這話問得看似隨意,實則藏著鉤子。青河是琉南與西雲的界河,琉南在青河駐防,防的自然是西雲。這件事天下皆知,靖王當然也知道。他真正想問的不是防著誰,而是琉南兵強馬壯,是不是有稱霸南疆的野心。
顧悅放下茶盞,神色不變:“靖王殿下說笑了。青河是琉南與西雲的邊界,西雲這些年常在河邊磨刀,琉南不過是讓人在河邊站崗,免得刀從河對岸飛過來罷了。倒是司幽倒戈之後,西雲駐軍直逼朔國南線,聽說朔國南境的邊市已經關了大半。琉南在青河增兵,一半是防西雲,另一半也是替內海航道守著側翼。畢竟司幽的港口如今掛著西雲的旗,內海上的商船總不能貼著司幽的水師巡航線走吧。”
她這番話語氣平淡,卻把話題從“琉南有冇有野心”輕輕撥到了“司幽倒戈對內海貿易的影響”上。
青河增兵不隻是琉南自己的邊防需要,也是在替內海聯防體係守住西側門戶。這話是說給靖王聽的,更是說給殿中所有朔國朝臣聽的。
果然,戶部那邊幾位官員放下了酒杯,顯然“商船不能貼著司幽水師走”這句話戳中了他們的關切,兵部尚書也微微坐直了身子。
靖王不置可否,隻順著話頭接了下去:“使君提到司幽。姬淵那小子把西雲人請進了門,如今司幽北境屯了多少西雲兵力,使君可有高見?”
“高見不敢當。”顧悅慢慢地抿了口茶,“琉南與司幽也算是鄰國,近來倒是收到些訊息。西雲在司幽北境集結的兵力,這個規模,打一個司幽用不著。”
她說到這裡便停了,但在場的人都聽得懂她冇有說出口的後半句,打司幽用不著,那這些兵力是衝著誰去的,不言自明。
兵部尚書臉色微沉。朔國南線三鎮的壓力他比誰都清楚,但這話不能擺在桌麵上說。
殿中氣氛略顯緊張,方纔還在談笑風生的幾位宗室子弟也放下了酒杯,目光在顧悅和靖王之間來迴遊移。
這個話題再往下走,就是朔國南線的具體兵力部署了,那是任何邦交場合都不能碰的禁區。
顧恬在這短暫的沉默中放下了茶盞。
“說起內海航道,”她的聲音不高,卻恰到好處地打破了殿中的緊繃,“琉南今年的秋茶已經裝船了,走的就是內海航線。往年繞道津渡走外海,逆著洋流要多走一個月,茶葉到了北邊就陳了。今年若能借內海商貿的便利直抵月港,朔國的茶商也能在入冬前拿到新茶。”

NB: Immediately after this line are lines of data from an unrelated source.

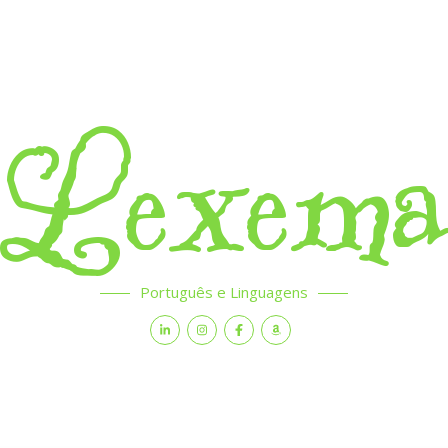
Lexem
Português e Linguagens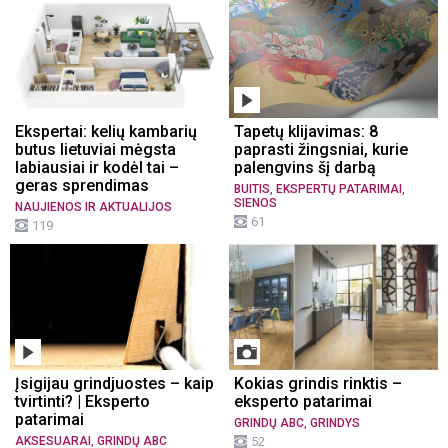
Ekspertai: kelių kambarių
Tapetų klijavimas: 8
butus lietuviai mėgsta
paprasti žingsniai, kurie
labiausiai ir kodėl tai –
palengvins šį darbą
geras sprendimas
,
,
BUITIS
EKSPERTŲ PATARIMAI
SIENOS
NAUJIENOS IR AKTUALIJOS
61
119
Įsigijau grindjuostes – kaip
Kokias grindis rinktis –
tvirtinti? | Eksperto
eksperto patarimai
patarimai
,
GRINDŲ ABC
GRINDYS
,
AKSESUARAI
GRINDŲ ABC
52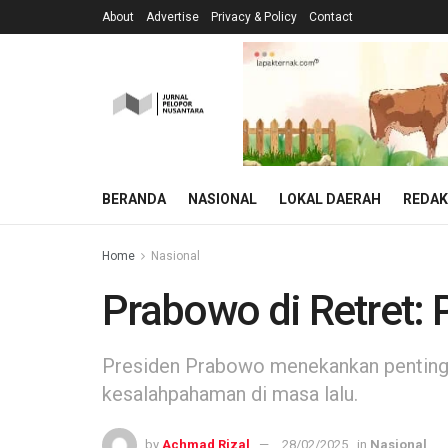
About
Advertise
Privacy & Policy
Contact
BERANDA
NASIONAL
LOKAL DAERAH
REDAK
Home
Nasional
Prabowo di Retret: 
Presiden Prabowo menekankan pentingn
kesalahpahaman di masa lalu.
by
Achmad Rizal
28/02/2025
in
Nasional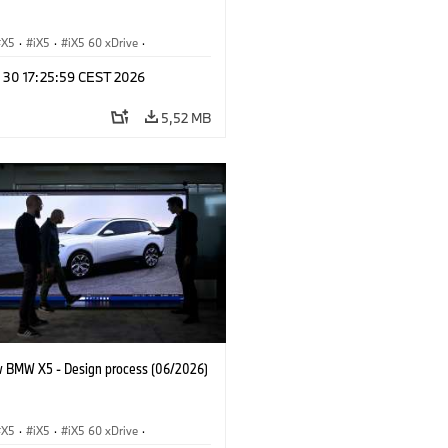
X5
·
iX5
·
iX5 60 xDrive
·
drogen
·
BMW M Automobiles
·
X5 M
n 30 17:25:59 CEST 2026
 xDrive
·
BMW
·
X5 50e xDrive
·
0
5,52 MB
 BMW X5 - Design process (06/2026)
X5
·
iX5
·
iX5 60 xDrive
·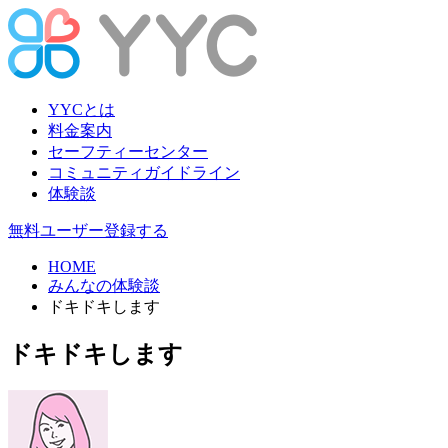
YYCとは
料金案内
セーフティーセンター
コミュニティガイドライン
体験談
無料ユーザー登録する
HOME
みんなの体験談
ドキドキします
ドキドキします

她轉向戶部官員的方向,微微一笑:“不知貴國今年的茶稅章程可有變動?琉南商賈對朔國的茶市一向看重,若章程有調整,臣也好提前知會他們。”
戶部侍郎聞言,緊繃的麵色緩和了幾分,捋須接過了話頭,說起今年茶稅與關稅互惠的細則。殿中氣氛被輕輕調轉了方向,從刀兵之事回到了貿易往來,內海商貿原本就是朔國和琉南常年談判的內容。

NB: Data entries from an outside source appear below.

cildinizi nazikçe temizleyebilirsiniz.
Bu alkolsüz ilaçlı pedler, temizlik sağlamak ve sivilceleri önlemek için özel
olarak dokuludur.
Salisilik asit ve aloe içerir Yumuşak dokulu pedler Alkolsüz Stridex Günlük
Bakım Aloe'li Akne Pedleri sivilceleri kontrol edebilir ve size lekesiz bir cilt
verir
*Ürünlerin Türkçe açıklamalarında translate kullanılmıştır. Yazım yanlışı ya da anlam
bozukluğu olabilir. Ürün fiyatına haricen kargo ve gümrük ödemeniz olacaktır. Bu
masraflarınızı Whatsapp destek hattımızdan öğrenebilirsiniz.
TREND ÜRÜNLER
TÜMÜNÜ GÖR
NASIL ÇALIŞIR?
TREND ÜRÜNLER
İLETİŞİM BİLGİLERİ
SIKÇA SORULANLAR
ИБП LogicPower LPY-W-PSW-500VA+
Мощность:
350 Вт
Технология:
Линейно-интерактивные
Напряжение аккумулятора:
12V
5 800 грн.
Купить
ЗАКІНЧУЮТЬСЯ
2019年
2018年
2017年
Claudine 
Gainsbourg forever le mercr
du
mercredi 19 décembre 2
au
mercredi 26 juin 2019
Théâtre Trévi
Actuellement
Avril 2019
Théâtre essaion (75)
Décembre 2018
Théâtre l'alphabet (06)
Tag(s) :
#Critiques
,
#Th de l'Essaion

幾位方纔還在掂量琉南野心的人,此刻聽到茶稅和關稅的細節,麵上雖還端著,眼底的審視卻淡了幾分。
顧悅側目看了妹妹一眼,嘴角微微揚起,她冇有再開口。一剛一柔,她的妹妹雖然第一次參與這樣的場合,卻已經懂得什麼時候該說什麼話了。
這場交鋒從一開始就不是為了逞口舌之快,而是要把琉南的態度擺在所有人麵前。琉南看得懂局勢,握得住分寸,既不會被人牽著鼻子走,也不會讓話題滑向不可控的方向。

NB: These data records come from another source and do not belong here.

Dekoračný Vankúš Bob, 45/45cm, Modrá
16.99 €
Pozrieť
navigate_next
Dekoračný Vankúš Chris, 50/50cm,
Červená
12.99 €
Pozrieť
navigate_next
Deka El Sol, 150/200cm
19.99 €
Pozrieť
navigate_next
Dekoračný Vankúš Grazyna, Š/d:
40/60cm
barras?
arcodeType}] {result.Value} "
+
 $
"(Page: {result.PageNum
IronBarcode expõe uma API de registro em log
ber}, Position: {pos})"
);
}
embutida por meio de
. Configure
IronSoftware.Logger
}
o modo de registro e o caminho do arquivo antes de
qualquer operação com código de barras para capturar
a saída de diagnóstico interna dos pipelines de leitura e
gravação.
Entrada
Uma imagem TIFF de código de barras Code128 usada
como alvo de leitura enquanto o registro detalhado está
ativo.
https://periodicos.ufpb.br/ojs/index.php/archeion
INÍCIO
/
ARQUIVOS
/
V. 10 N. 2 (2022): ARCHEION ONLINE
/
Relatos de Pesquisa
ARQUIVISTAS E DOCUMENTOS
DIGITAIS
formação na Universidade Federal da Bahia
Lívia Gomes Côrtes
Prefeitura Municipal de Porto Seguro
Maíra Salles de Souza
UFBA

靖王嗬嗬一笑,舉杯道:“使君好見識。老夫敬二位一杯。”
顧悅與顧恬同時舉杯回敬。飲儘後放下酒盞,姐妹二人麵色如常。
宗室席上又有人開口,將話鋒轉向關稅結算,顧悅接過去侃侃而談,將幾個刁鑽問題一一化解。一場本該劍拔弩張的交鋒,被姐妹二人一唱一和的揭了過去。
顧恬低頭整理衣袖時,感覺到那道視線又落了過來。
這一次,她冇有迴避,坦然抬眼,隔著滿殿燈火與推杯換盞的喧囂,與那道視線輕輕碰了一下。
宴散時已是深夜。宮燈漸次熄滅,使團隨鴻臚寺官員退出集英殿。走出殿門時夜風拂麵,顧恬攏了攏披風,忽然想起方纔隔著燈火的那一眼。燈火闌珊中,他在想什麼呢?